Excepté celle de la loutre marine qui habite les côtes du Pacifique, il n’y a pas de fourrure qui égale en prix celle du renard argenté. Elle est d’un beau gris ; les poils blancs y dominent, mais ils ont l’extrémité noire et sont mêlés de poils tout à fait noirs. Une paire bien assortie de peaux de renard argenté se vend de deux mille à deux mille cing cents francs. Les renards croisés, qui tirent leur nom d’une bande noire courant le long du dos avec une croix sur les épaules comme celle de l’âne, présentent toute espèce de variétés entre le renard d’hiver argenté et le renard commun rouge, et la valeur de leurs peaux diffère en proportion de ces variétés.

Après les meilleurs renards croisés, viennent le pékan, la martre et le foutereau. Ces trois animaux sont des putois[2], et peuvent, quant à la taille et à la valeur, rester dans l’ordre où nous les avons nommés. La peau d’un pékan monte de vingt à trente-huit francs ; celle d’une martre de dix-neuf à vingt-neuf, et celle d’un foutereau de douze à dix-huit. La loutre, moins commune que les deux dernières espèces, est évaluée à un franc vingt-cinq centimes le pouce, en la mesurant de la tête à l’extrémité de la queue.

L’hermine, excessivement commune dans les forêts du nord-ouest, est d’une grande incommodité pour le trappeur dont elle détruit les amorces destinées à la martre et au pékan. En général, elle se multiplie à son aise parce qu’on ne trouve pas qu’elle vaille la peine d’être chassée.

Parfois on découvre aussi l’ours noir dans sa tanière : sa peau vaut cinquante francs. Le lynx, qui est assez commun, se prend dans des piéges de cuir. Une fois attrappé, il se tient tranquille et résigné ; le chasseur le tue en le frappant à la tête.

Les autres habitants des forêts sont l’élan, et le petit gibier, comme la perdrix des bois, ou le tétras du saule, la perdrix du pin, le lapin et l’écureuil.

Les plus nombreuses des bêtes à fourrure, parmi les plus estimées du pays, sont certainement la martre et le foutereau. La première, qui donne ce que les fourreurs anglais appellent sable ou zibeline, est l’objet de la chasse la plus active de la part des trappeurs.

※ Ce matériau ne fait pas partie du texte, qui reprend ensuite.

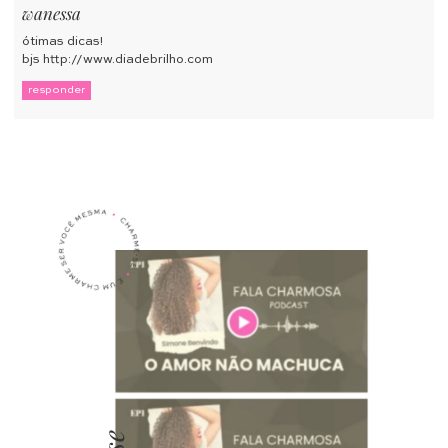
wanessa
ótimas dicas!
bjs
http://www.diadebrilho.com
responder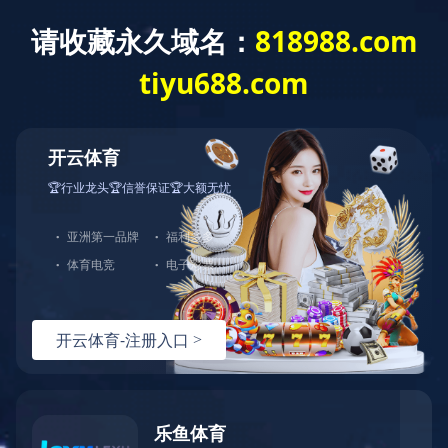
主页
>
关于我们
>
公司一角
公司一角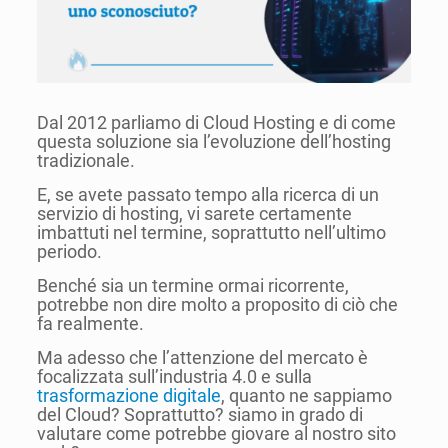
Dal 2012 parliamo di Cloud Hosting e di come
questa soluzione sia l’evoluzione dell’hosting
tradizionale.
E, se avete passato tempo alla ricerca di un
servizio di hosting, vi sarete certamente
imbattuti nel termine, soprattutto nell’ultimo
periodo.
Benché sia un termine ormai ricorrente,
potrebbe non dire molto a proposito di ciò che
fa realmente.
Ma adesso che l’attenzione del mercato è
focalizzata sull’industria 4.0 e sulla
trasformazione digitale
, quanto ne sappiamo
del Cloud? Soprattutto? siamo in grado di
valutare come potrebbe giovare al nostro sito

Au commencement de novembre, quand les animaux ont leurs vêtements d’hiver et qu’on est dans la saison des fourrures, le trappeur fait ses préparatifs de la manière suivante : il plie sa couverture en double, y met un morceau de pemmican capable de le nourrir cinq ou six jours, une petite marmite et une timbale d’étain, et, s’il est riche, quelques trappes d’acier, avec un peu de thé et du sel. La couverture est alors nouée aux quatre coins, et portée sur le dos au moyen d’un lien qui passe sur la poitrine. Le trappeur ajoute ensuite à son équipage une hache, un fusil avec ses munitions,

  1. Voy. plusieurs récits de chasse aux bisons, dans les tomes précédents du Tour du Monde.
  2. Le pékan est la plus belle martre du Canada et vit au bord de l’eau. En France, le putois n’est qu’une espèce du grand genre des martres ou des mustéliens.